Sí, yo siempre lo he dicho. Para ella lo más importante era su profesión, pero ella siempre quiso tener su casa, tener su familia. Cuando digo familia me refiero a su marido y a su hija, a su núcleo más interno. A mí nunca me ha faltado la figura de mi madre.

O sea, yo creo que esa conciliación ella la consiguió perfectísimamente, porque ella sabía que yo estaba cubierta tanto afectivamente como sentimentalmente, como materialmente de todo. Y que a mí no me iba a faltar de nada.

Cuando ella se iba a trabajar yo me quedaba con una de las personas más importantes de mi vida, que era mi padre y con mi tío Juan de la Rosa. Entonces, al final ella estaba tranquila.

Mi madre se quedaba sin dormir en Estados Unidos esperando al cambio de hora, a que yo me levantara a las 8 de la mañana para ir al colegio. Entonces cogía el teléfono y me decía: '¿Qué? ¿Nos vamos ya para el cole?'. Era una madre. Daba igual dónde estuviera, pero mi madre estaba allí.

Rocío, escuchando a Alexis Morante, director del documental.

Rocío, escuchando a Alexis Morante, director del documental. EFE

Rocío tuvo un primer amor, Enrique García Vernetta. Una historia que acabó porque ella dijo 'basta' al darle largas él para casarse.

Él tendría que haber renunciado a ciertas cosas porque ella le pedía que se casara. Entonces él la ninguneaba en ese sentido. Le iba dando largas. Y entonces la otra se plantó y le dijo: 'Mira, guapo, si no nos casamos tal fecha, yo me voy de aquí y vuelo'. No se casó, pues voló.

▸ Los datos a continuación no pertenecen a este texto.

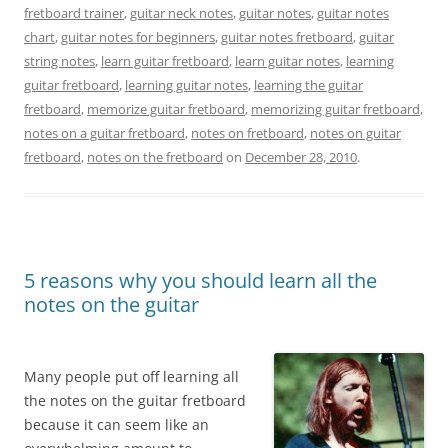
fretboard trainer
,
guitar neck notes
,
guitar notes
,
guitar notes
chart
,
guitar notes for beginners
,
guitar notes fretboard
,
guitar
string notes
,
learn guitar fretboard
,
learn guitar notes
,
learning
guitar fretboard
,
learning guitar notes
,
learning the guitar
fretboard
,
memorize guitar fretboard
,
memorizing guitar fretboard
,
notes on a guitar fretboard
,
notes on fretboard
,
notes on guitar
fretboard
,
notes on the fretboard
on
December 28, 2010
.
5 reasons why you should learn all the
notes on the guitar
Many people put off learning all
the notes on the guitar fretboard
because it can seem like an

En el segundo capítulo, Rocío habla, con gran dolor, de un aborto que sufrió estando con Pedro Carrasco. ¿Se lo confesó a usted?

A ver, yo he tenido mil conversaciones con mi madre, pero en aquella época yo era muy pequeña. Entonces, en ese momento no te cuentan: 'He perdido un bebé'.

Lo que pasa que sí es cierto que cuando tú vas creciendo y vas teniendo conversaciones con ella, pues ella te dice esto, lo otro, te va contando.

Hablemos un poco de su padre, Pedro Carrasco. Tiene gran protagonismo en este documental, como no podía ser de otro modo. ¿Cómo era él?

Él era alguien maravilloso. Él era entrañable, era buena gente. Yo no no conozco a nadie que me haya dicho una palabra mala de él, ni un mal gesto. Era alguien muy especial, muy especial.

Rocío junto a Alexis Morante.

Rocío junto a Alexis Morante. EFE

¿Ha habido alguna línea roja en esta serie documental? ¿Algo que se haya acordado no tocar o abordar?

Con referencia a su vida, no. Para nada. No sería justo para el espectador. No se puede ni se debe omitir nada.

(Habla de nuevo el director de la docuserie, Alexis): Eso no se puede hacer. Creo que estos tipos de documentales, cuando se afrontan desde la una mirada más cinematográfica, las líneas rojas hay que dejarlas a un lado. Hay que hablar mucho previamente. Hay que hablar mucho con la familia.

Rocío posando con el director de la serie documental.

Rocío posando con el director de la serie documental. EFE

Para que confíen en lo que se está haciendo, todo el mundo sepamos qué se está haciendo y a partir de ahí no haya línea roja, porque si no, te coartan la creatividad y eso no es bueno para el arte que estamos haciendo, que es cine.

Entonces, creo que ahí han sido generosos. Es un documental muy honesto y muy de verdad.

Sus padres deben sentirse muy orgullosos de usted con este documental...

Sí, bueno, de mí, sí. Pero yo creo que al final ellos tienen que estar orgullosos también de ellos. Porque si nosotros estamos aquí y podemos plasmar lo que eran o lo que son, porque para mí lo siguen siendo, al final es por su trayectoria en la vida, tanto personal como profesional.

Para terminar, Rocío Carrasco, ¿usted cómo se encuentra?

Yo, bien. Yo bien, estoy contenta. Estoy muy satisfecha con lo que hemos logrado hacer. Muy orgullosa de todo el equipo que hemos formado. Estoy muy bien, es que no te puedo decir otra cosa. Gracias a Dios.